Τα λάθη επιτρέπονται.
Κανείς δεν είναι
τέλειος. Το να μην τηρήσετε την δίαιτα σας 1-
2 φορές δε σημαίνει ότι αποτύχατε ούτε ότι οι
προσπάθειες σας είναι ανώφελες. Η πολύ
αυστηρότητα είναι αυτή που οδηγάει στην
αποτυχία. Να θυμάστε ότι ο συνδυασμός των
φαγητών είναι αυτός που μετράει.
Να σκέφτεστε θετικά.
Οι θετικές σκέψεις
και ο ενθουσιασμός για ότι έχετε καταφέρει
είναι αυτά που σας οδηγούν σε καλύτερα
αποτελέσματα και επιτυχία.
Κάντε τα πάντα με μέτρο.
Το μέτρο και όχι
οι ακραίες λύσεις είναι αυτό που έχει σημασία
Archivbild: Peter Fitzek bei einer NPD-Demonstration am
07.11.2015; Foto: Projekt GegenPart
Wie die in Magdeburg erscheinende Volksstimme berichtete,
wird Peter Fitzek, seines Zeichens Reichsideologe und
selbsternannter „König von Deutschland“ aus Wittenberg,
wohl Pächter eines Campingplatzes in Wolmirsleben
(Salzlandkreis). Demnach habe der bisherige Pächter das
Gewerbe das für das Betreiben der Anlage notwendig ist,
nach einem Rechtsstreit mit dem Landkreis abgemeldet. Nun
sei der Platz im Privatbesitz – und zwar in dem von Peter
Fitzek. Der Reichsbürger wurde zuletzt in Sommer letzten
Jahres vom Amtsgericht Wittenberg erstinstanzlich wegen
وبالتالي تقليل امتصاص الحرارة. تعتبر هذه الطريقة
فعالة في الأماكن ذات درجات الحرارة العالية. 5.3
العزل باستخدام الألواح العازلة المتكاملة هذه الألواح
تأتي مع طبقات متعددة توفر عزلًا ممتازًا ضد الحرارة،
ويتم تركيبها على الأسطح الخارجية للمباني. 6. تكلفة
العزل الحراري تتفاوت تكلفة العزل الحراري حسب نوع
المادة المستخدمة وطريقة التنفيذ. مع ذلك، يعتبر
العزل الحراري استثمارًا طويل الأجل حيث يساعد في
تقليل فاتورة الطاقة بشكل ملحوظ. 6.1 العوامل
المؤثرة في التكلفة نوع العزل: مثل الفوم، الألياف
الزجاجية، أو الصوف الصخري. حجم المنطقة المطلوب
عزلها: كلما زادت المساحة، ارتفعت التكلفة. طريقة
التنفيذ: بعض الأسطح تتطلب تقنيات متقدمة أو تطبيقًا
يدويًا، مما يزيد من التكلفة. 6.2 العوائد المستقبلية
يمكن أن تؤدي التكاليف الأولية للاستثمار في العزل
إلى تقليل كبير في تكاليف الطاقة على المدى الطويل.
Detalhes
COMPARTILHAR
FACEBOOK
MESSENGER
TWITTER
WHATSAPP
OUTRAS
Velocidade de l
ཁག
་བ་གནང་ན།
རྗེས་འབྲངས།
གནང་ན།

...

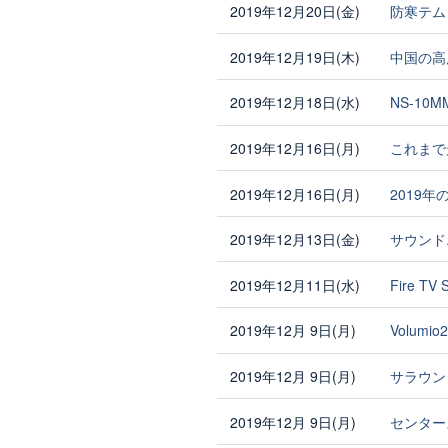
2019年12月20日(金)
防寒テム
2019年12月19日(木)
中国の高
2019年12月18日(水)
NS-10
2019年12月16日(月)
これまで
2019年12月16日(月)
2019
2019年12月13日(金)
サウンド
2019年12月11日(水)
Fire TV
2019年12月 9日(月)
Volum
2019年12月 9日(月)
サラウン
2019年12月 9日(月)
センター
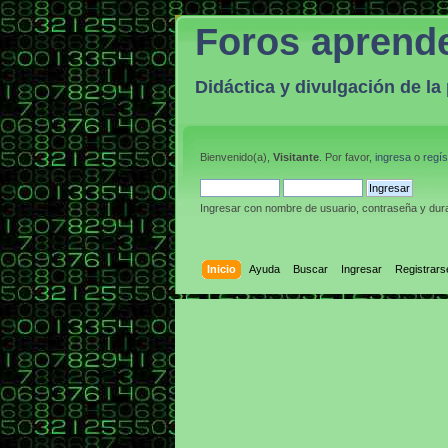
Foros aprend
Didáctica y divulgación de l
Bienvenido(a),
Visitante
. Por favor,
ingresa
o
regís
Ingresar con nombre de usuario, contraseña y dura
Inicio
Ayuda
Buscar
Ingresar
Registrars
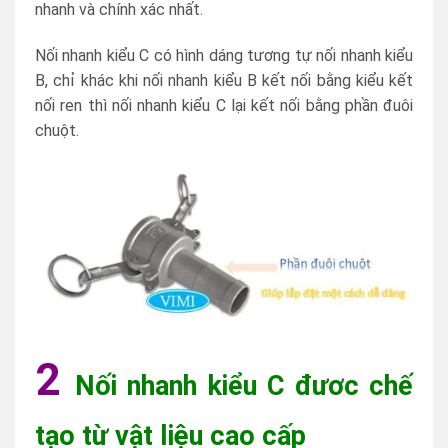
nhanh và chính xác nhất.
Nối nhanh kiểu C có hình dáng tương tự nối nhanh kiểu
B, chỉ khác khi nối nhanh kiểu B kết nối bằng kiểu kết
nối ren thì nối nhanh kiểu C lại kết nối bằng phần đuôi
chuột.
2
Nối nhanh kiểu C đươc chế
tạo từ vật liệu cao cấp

* * *

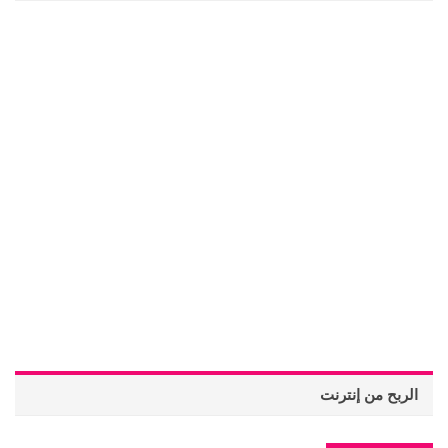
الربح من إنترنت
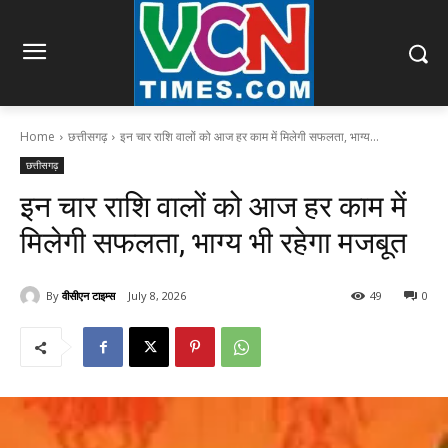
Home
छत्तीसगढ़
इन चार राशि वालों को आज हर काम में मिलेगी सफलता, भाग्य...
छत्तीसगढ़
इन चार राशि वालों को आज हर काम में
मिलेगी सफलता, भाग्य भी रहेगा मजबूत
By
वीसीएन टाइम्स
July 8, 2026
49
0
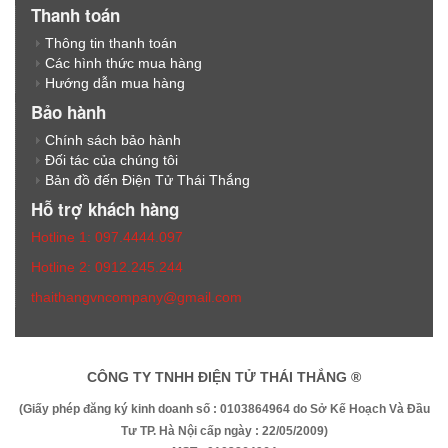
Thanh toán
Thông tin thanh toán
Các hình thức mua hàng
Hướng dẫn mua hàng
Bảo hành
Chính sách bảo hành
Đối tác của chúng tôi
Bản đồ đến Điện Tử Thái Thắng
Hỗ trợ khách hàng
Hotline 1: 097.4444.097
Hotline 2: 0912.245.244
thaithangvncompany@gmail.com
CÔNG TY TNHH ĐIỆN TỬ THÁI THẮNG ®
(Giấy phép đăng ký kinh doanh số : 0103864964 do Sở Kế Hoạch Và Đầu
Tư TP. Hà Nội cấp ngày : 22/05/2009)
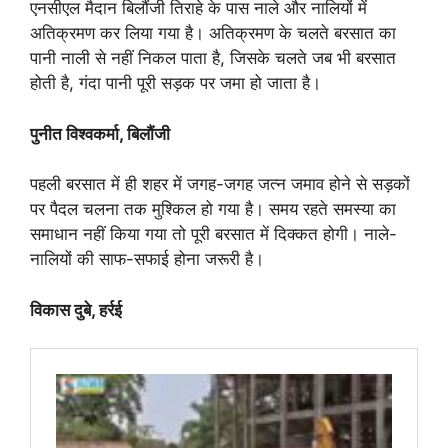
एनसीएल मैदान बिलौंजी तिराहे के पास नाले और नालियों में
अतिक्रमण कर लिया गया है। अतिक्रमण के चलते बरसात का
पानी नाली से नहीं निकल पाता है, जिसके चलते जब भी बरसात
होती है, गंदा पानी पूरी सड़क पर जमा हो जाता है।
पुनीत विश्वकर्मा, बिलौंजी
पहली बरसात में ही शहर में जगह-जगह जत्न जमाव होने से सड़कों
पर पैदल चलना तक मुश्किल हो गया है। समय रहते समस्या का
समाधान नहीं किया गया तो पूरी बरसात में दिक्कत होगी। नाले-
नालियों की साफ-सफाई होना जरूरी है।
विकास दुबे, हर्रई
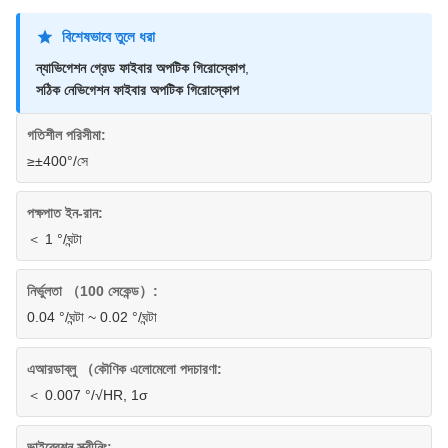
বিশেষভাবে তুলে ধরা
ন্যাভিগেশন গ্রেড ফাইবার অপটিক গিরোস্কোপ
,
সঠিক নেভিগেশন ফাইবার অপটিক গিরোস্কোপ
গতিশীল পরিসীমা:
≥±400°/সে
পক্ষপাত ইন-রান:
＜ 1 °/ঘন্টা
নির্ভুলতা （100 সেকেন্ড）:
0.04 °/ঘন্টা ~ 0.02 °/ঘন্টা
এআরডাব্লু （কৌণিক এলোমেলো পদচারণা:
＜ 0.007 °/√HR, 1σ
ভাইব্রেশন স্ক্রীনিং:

■ Problem statement ■
Starting from the records above, copy each line where the string "Wittenberg" is found.

■ Result ■
selbsternannter „König von Deutschland“ aus Wittenberg,
Jahres vom Amtsgericht Wittenberg erstinstanzlich wegen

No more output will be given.